As economic growth continues apace here, the supply of labour has been unable to keep up, added Citigroup's Mr Kit.


'Net job creation at around 25,000 in the past two quarters has fallen short of surveys indicating demand for up to 40,000 workers, while the number of vacancies now outnumbers job seekers for the first time in more than two years.'


This imbalance, on top of policy changes such as the expiry of the Jobs Credit Scheme in July this year, is likely to add to wage inflation this year, he said.




Monetary policy: MAS keeping close watch


As a result of inflationary pressures, most economists expect the MAS to retain its appreciation stance on the Singapore dollar next year - and possibly let the currency rise even more quickly.


The central bank already tightened its monetary policy twice this year as strong economic growth led to rising prices. But despite an expected decline in growth next year, the MAS 'cannot take its foot off the brake', said HSBC economist Leif Eskesen.

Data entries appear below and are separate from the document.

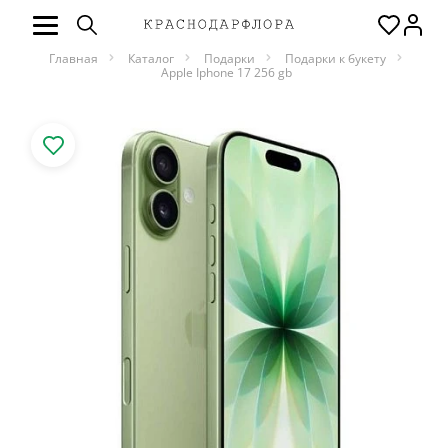
Главная
Каталог
Подарки
Подарки к букету
Apple Iphone 17 256 gb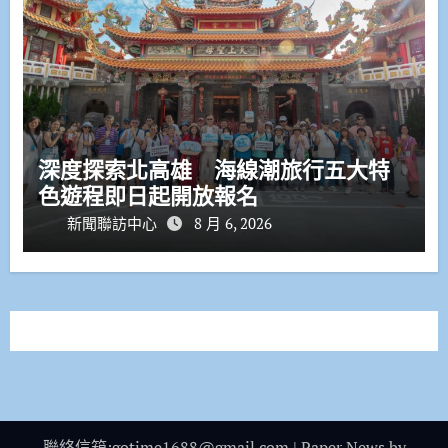
深度探索北高雄 海線潮旅行五大特
色遊程即日起開放報名
新聞聯訪中心
8 月 6, 2026
聯絡信箱:gotime1688@gmail.com
|
Paper News
by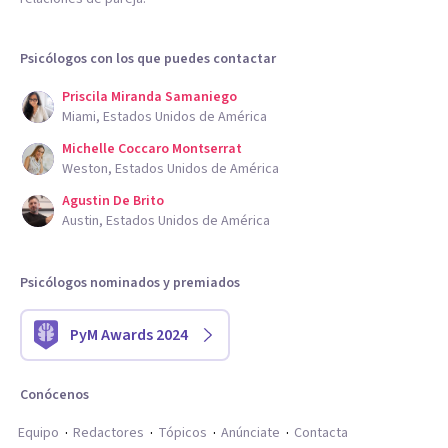
Psicólogos con los que puedes contactar
Priscila Miranda Samaniego
Miami, Estados Unidos de América
Michelle Coccaro Montserrat
Weston, Estados Unidos de América
Agustin De Brito
Austin, Estados Unidos de América
Psicólogos nominados y premiados
PyM Awards 2024
Conócenos
Equipo
Redactores
Tópicos
Anúnciate
Contacta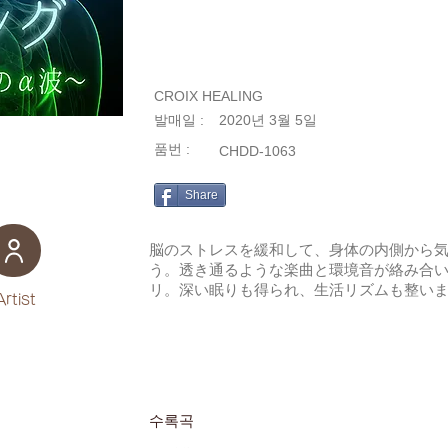
CROIX HEALING
발매일 :
2020년 3월 5일
품번 :
CHDD-1063
Share
脳のストレスを緩和して、身体の内側から
う。透き通るような楽曲と環境音が絡み合
リ。深い眠りも得られ、生活リズムも整い
Artist
수록곡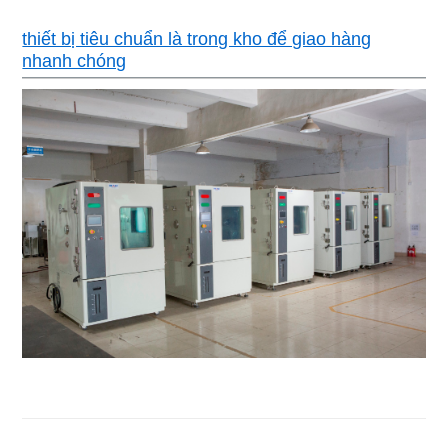
thiết bị tiêu chuẩn là trong kho để giao hàng
nhanh chóng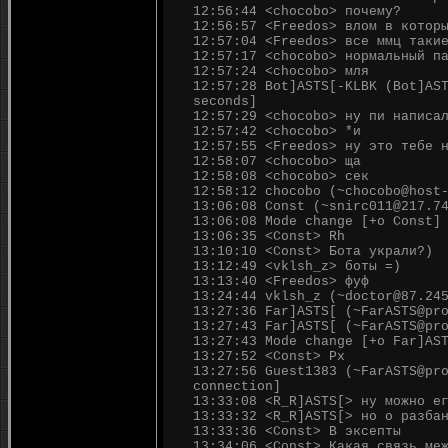
12:56:44 <chocobo> почему?
12:56:57 <Freedos> влом в котор
12:57:04 <Freedos> все ммц таки
12:57:17 <chocobo> нормальный п
12:57:24 <chocobo> мля
12:57:28 Bot]ASTS[-KLBK (Bot]AS
seconds]
12:57:29 <chocobo> ну пи написа
12:57:42 <chocobo> *и
12:57:55 <Freedos> ну это тебе 
12:58:07 <chocobo> ща
12:58:08 <chocobo> сек
12:58:12 chocobo (~chocobo@host
13:06:08 Const (~snirc011@217.7
13:06:08 Mode change [+o Const]
13:06:35 <Const> Rh
13:10:10 <Const> Бота украли?)
13:12:49 <vklsh_z> боты =)
13:13:40 <Freedos> фуф
13:24:44 vklsh_z (~doctor@87.24
13:27:36 Far]ASTS[ (~FarASTS@pr
13:27:43 Far]ASTS[ (~FarASTS@pr
13:27:43 Mode change [+o Far]AS
13:27:52 <Const> Рх
13:27:56 Guest1383 (~FarASTS@pr
connection]
13:33:08 <R_R]ASTS[> ну можно е
13:33:32 <R_R]ASTS[> но о разба
13:33:36 <Const> В эксепты
13:34:06 <Const> Какая связь ме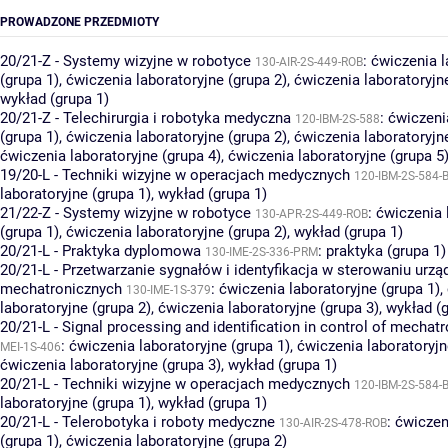
PROWADZONE PRZEDMIOTY
20/21-Z - Systemy wizyjne w robotyce
:
ćwiczenia l
130-AIR-2S-449-ROB
(grupa 1)
,
ćwiczenia laboratoryjne (grupa 2)
,
ćwiczenia laboratoryjn
wykład (grupa 1)
20/21-Z - Telechirurgia i robotyka medyczna
:
ćwiczeni
120-IBM-2S-588
(grupa 1)
,
ćwiczenia laboratoryjne (grupa 2)
,
ćwiczenia laboratoryjn
ćwiczenia laboratoryjne (grupa 4)
,
ćwiczenia laboratoryjne (grupa 5
19/20-L - Techniki wizyjne w operacjach medycznych
120-IBM-2S-584-B
laboratoryjne (grupa 1)
,
wykład (grupa 1)
21/22-Z - Systemy wizyjne w robotyce
:
ćwiczenia 
130-APR-2S-449-ROB
(grupa 1)
,
ćwiczenia laboratoryjne (grupa 2)
,
wykład (grupa 1)
20/21-L - Praktyka dyplomowa
:
praktyka (grupa 1)
130-IME-2S-336-PRM
20/21-L - Przetwarzanie sygnałów i identyfikacja w sterowaniu urzą
mechatronicznych
:
ćwiczenia laboratoryjne (grupa 1)
,
130-IME-1S-379
laboratoryjne (grupa 2)
,
ćwiczenia laboratoryjne (grupa 3)
,
wykład (g
20/21-L - Signal processing and identification in control of mechat
:
ćwiczenia laboratoryjne (grupa 1)
,
ćwiczenia laboratoryjn
MEI-1S-406
ćwiczenia laboratoryjne (grupa 3)
,
wykład (grupa 1)
20/21-L - Techniki wizyjne w operacjach medycznych
120-IBM-2S-584-B
laboratoryjne (grupa 1)
,
wykład (grupa 1)
20/21-L - Telerobotyka i roboty medyczne
:
ćwiczen
130-AIR-2S-478-ROB
(grupa 1)
,
ćwiczenia laboratoryjne (grupa 2)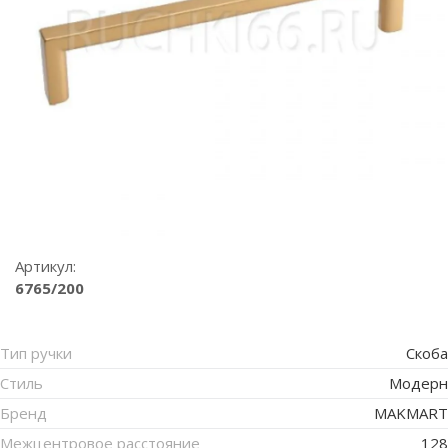
Артикул:
6765/200
Тип ручки
Скоба
Стиль
Модерн
Бренд
MAKMART
Межцентровое расстояние
128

A stronger Singdollar helps prevent a wage-price spiral resulting from a tighter labour market, and mitigates imported inflation from higher commodity prices and abundant global liquidity, said Credit Suisse's Mr Wu.


'We think the current monetary policy stance is enough to keep inflation within the MAS forecast path of 2 per cent to 3 per cent in 2011. However, the MAS might still tighten the policy further in April if growth or commodity prices surprise on the upside.'


Apart from higher consumer prices, asset price inflation is also worrying the authorities, which implemented two rounds of measures to cool the real estate sector this year. While these have helped take some of the heat off, 'more measures may be needed to ward off the threat of a bubble', said Mr Eskesen.




Construction: Line-up of transport projects


Growth in construction, the third and smallest pillar of Singapore's economy, has tapered off this year as mega projects such as the IRs reach completion.


In the year ahead, the sector is likely to feel the pain from recent government measures to cool the property market, said DBS' Mr Seah. But he added: 'A healthy pipeline of public transportation projects will support growth in this sector.'


Economists in the MAS survey projected 5 per cent growth in the construction sector next year.




The Singapore dollar: Likely to remain strong


The Singapore dollar hit one all-time high after another against the US dollar this year, bringing cheer to shoppers and woe to exporters.


And its rise is far from over, as the MAS is likely to keep letting the currency appreciate to counter inflation next year.


'With the MAS having set the monetary policy of a gradual appreciation of the Singdollar, this should signal the strengthening of the Singdollar,' said UOB economists.


But they predict that the currency will rise at a slower pace, reaching $1.28 against the greenback in the first quarter of next year but finishing the year at $1.25 against the US dollar.


This is slightly higher than the projection from the MAS survey of professional forecasters, which puts the Singdollar at $1.24 to the US dollar by the end of next year.